0

I'm in trouble in loading Huge data to Bigquery.

In GCS, I have huge & many files like this:

gs://bucket/many_folders/yyyy/mm/dd/many_files.gz

I want to load it to BigQuery, so first, I tried:

bq load --source_format=NEWLINE_DELIMITED_JSON \
  --ignore_unknown_values\
  --max_bad_records=2100000000\
  --nosync\
  project:dataset.table \
  gs://bucket/* \
  schema.txt

which failed because of it exceeded "max_bad_records" limit(the file is an aggregation of many types of log so it causes many errors).

Then I calculated to found that I need to use "*" like:

bq load --source_format=NEWLINE_DELIMITED_JSON \
  --ignore_unknown_values\
  --max_bad_records=2100000000\
  --nosync\
  gs://bucket/many_folders/yyyy/mm/dd/*\
  schema.txt

because of the max_bad_records limitation.

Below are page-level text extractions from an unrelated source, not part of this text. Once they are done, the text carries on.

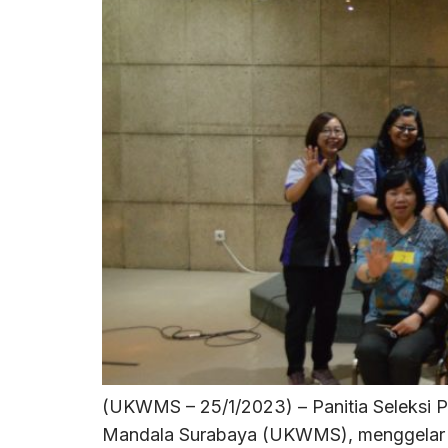
(UKWMS – 25/1/2023) – Panitia Seleksi 
Mandala Surabaya (UKWMS), menggelar U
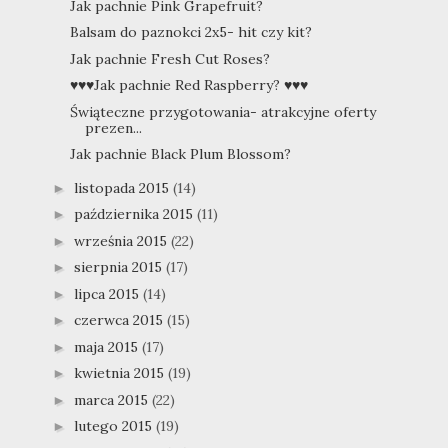
Jak pachnie Pink Grapefruit?
Balsam do paznokci 2x5- hit czy kit?
Jak pachnie Fresh Cut Roses?
♥♥♥Jak pachnie Red Raspberry? ♥♥♥
Świąteczne przygotowania- atrakcyjne oferty
prezen...
Jak pachnie Black Plum Blossom?
listopada 2015
(14)
►
października 2015
(11)
►
września 2015
(22)
►
sierpnia 2015
(17)
►
lipca 2015
(14)
►
czerwca 2015
(15)
►
maja 2015
(17)
►
kwietnia 2015
(19)
►
marca 2015
(22)
►
lutego 2015
(19)
►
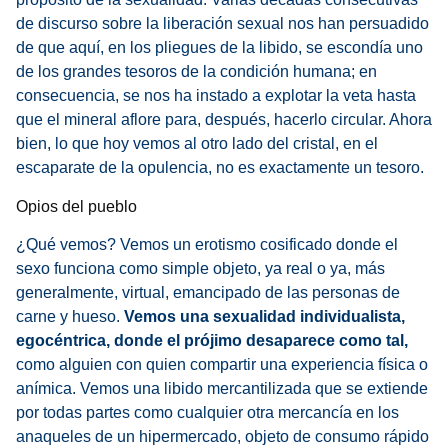
de discurso sobre la liberación sexual nos han persuadido
de que aquí, en los pliegues de la libido, se escondía uno
de los grandes tesoros de la condición humana; en
consecuencia, se nos ha instado a explotar la veta hasta
que el mineral aflore para, después, hacerlo circular. Ahora
bien, lo que hoy vemos al otro lado del cristal, en el
escaparate de la opulencia, no es exactamente un tesoro.
Opios del pueblo
¿Qué vemos? Vemos un erotismo cosificado donde el
sexo funciona como simple objeto, ya real o ya, más
generalmente, virtual, emancipado de las personas de
carne y hueso.
Vemos una sexualidad individualista,
egocéntrica, donde el prójimo desaparece como tal,
como alguien con quien compartir una experiencia física o
anímica. Vemos una libido mercantilizada que se extiende
por todas partes como cualquier otra mercancía en los
anaqueles de un hipermercado, objeto de consumo rápido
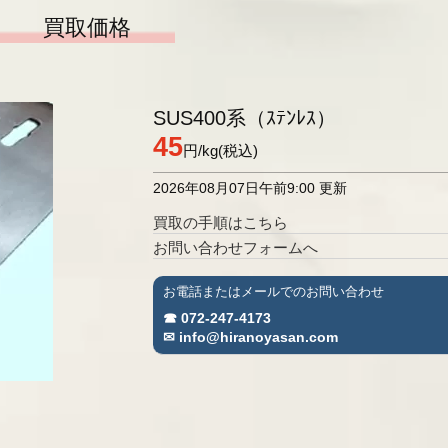
買取価格
プも買取ります
のお知らせ
最新情報一覧へ
SUS400系（ｽﾃﾝﾚｽ）
45
円
/kg(税込)
2026年08月07日午前9:00 更新
買取の手順はこちら
お問い合わせフォームへ
お電話またはメールでのお問い合わせ
☎ 072-247-4173
✉ info@hiranoyasan.com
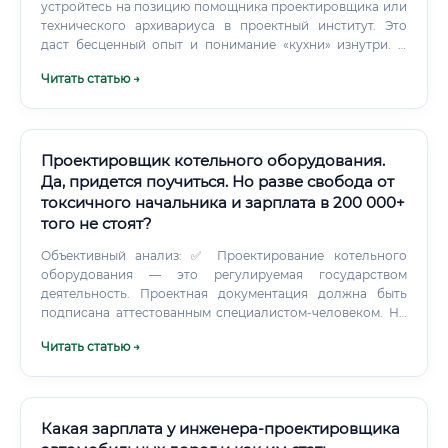
устройтесь на позицию помощника проектировщика или
технического архивариуса в проектный институт. Это
даст бесценный опыт и понимание «кухни» изнутри. С
чего начать обучение и какие курсы выбрать Таблица 3.
Читать статью →
Проектировщик котельного оборудования.
Да, придется поучиться. Но разве свобода от
токсичного начальника и зарплата в 200 000+
того не стоят?
Объективный анализ: ✅ Проектирование котельного
оборудования — это регулируемая государством
деятельность. Проектная документация должна быть
подписана аттестованным специалистом-человеком. Ни
одна нейросеть не получит допуск СРО и не пройдёт
Читать статью →
аттестацию в Ростехнадзоре.
Какая зарплата у инженера-проектировщика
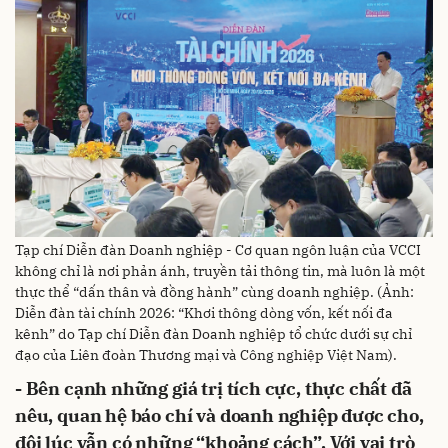
Tạp chí Diễn đàn Doanh nghiệp - Cơ quan ngôn luận của VCCI
không chỉ là nơi phản ánh, truyền tải thông tin, mà luôn là một
thực thể “dấn thân và đồng hành” cùng doanh nghiệp. (Ảnh:
Diễn đàn tài chính 2026: “Khơi thông dòng vốn, kết nối đa
kênh” do Tạp chí Diễn đàn Doanh nghiệp tổ chức dưới sự chỉ
đạo của Liên đoàn Thương mại và Công nghiệp Việt Nam).
- Bên cạnh những giá trị tích cực, thực chất đã
nêu, quan hệ báo chí và doanh nghiệp được cho,
đôi lúc vẫn có những “khoảng cách”. Với vai trò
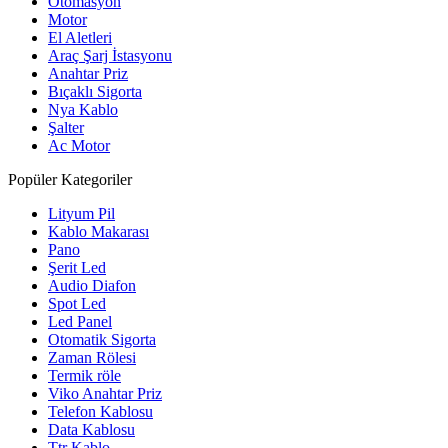
Otomasyon
Motor
El Aletleri
Araç Şarj İstasyonu
Anahtar Priz
Bıçaklı Sigorta
Nya Kablo
Şalter
Ac Motor
Popüler Kategoriler
Lityum Pil
Kablo Makarası
Pano
Şerit Led
Audio Diafon
Spot Led
Led Panel
Otomatik Sigorta
Zaman Rölesi
Termik röle
Viko Anahtar Priz
Telefon Kablosu
Data Kablosu
Ttr Kablo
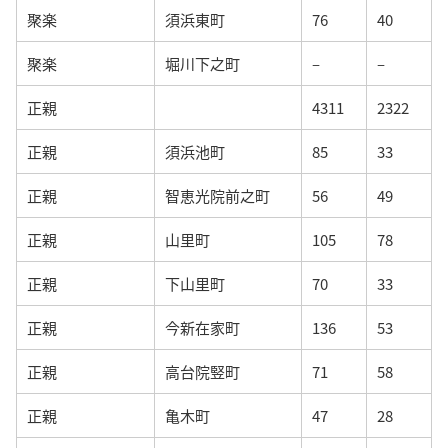
聚楽
須浜東町
76
40
聚楽
堀川下之町
–
–
正親
4311
2322
正親
須浜池町
85
33
正親
智恵光院前之町
56
49
正親
山里町
105
78
正親
下山里町
70
33
正親
今新在家町
136
53
正親
高台院竪町
71
58
正親
亀木町
47
28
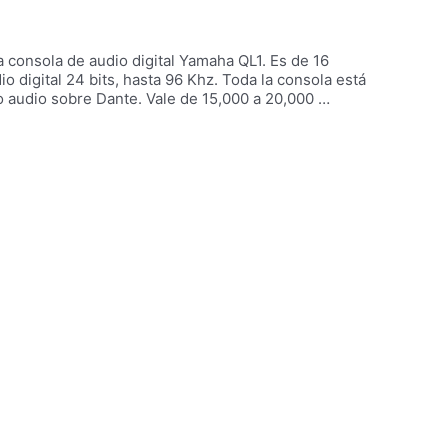
consola de audio digital Yamaha QL1. Es de 16
 digital 24 bits, hasta 96 Khz. Toda la consola está
do audio sobre Dante. Vale de 15,000 a 20,000 …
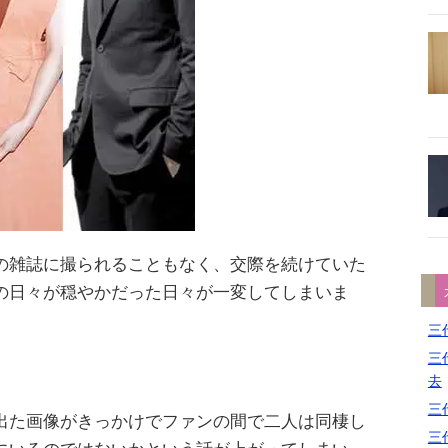
の雑誌に撮られることもなく、交際を続けていた
の日々が穏やかだった日々が一変してしまいま
三代
三代
去
三代
出た画像がきっかけでファンの間で二人は同棲し
三代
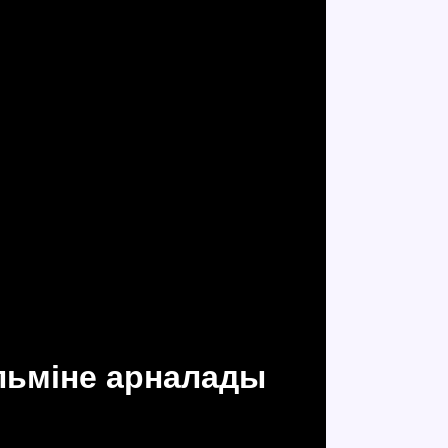
льміне арналады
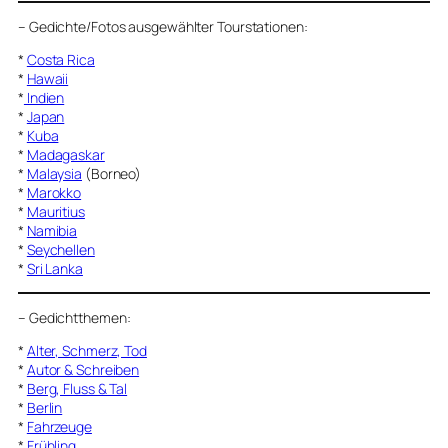
–
Gedichte/Fotos ausgewählter Tourstationen:
*
Costa Rica
*
Hawaii
*
Indien
*
Japan
*
Kuba
*
Madagaskar
*
Malaysia
(Borneo)
*
Marokko
*
Mauritius
*
Namibia
*
Seychellen
*
Sri Lanka
–
Gedichtthemen
:
*
Alter, Schmerz, Tod
*
Autor & Schreiben
*
Berg, Fluss & Tal
*
Berlin
*
Fahrzeuge
*
Frühling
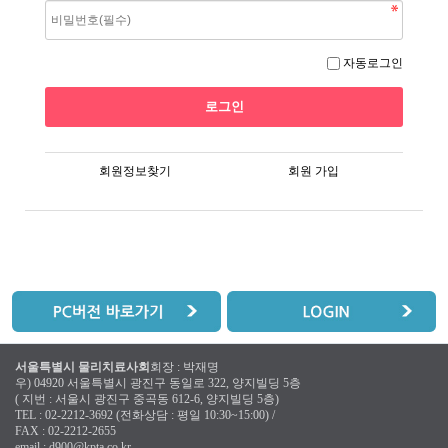
자동로그인
회원정보찾기
회원 가입
서울특별시 물리치료사회
회장 : 박재명
우) 04920 서울특별시 광진구 동일로 322, 양지빌딩 5층
( 지번 : 서울시 광진구 중곡동 612-6, 양지빌딩 5층)
TEL : 02-2212-3692 (전화상담 : 평일 10:30~15:00) /
FAX : 02-2212-2655
email :
d900@kpta.co.kr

But I found it is very slow(because of pararell-run limitation in BigQuery). And it exceedes daily loading job limitation also. I prefer not doing this option.

Any idea for solving this situation? I want to load this data as fast as I can.

Thank you for reading.

  • You may use [Dataflow](https://cloud.google.com/dataflow/) to read your data from Cloud Storage and load them to BigQuery. You have several examples in how to read from multiple paths here [(1)](https://googlecloud.tips/tips/033-reading-in-multiple-files-with-dataflow.1/), [(2)](https://stackoverflow.com/questions/48700041/how-to-match-multiple-files-with-names-using-textio-read-in-cloud-dataflow/48700475#48700475). – Yurci Jul 17 '18 at 10:29

1 Answers1

0

I solved it by loading GCS data as one column. Then as a next step I parsed the data.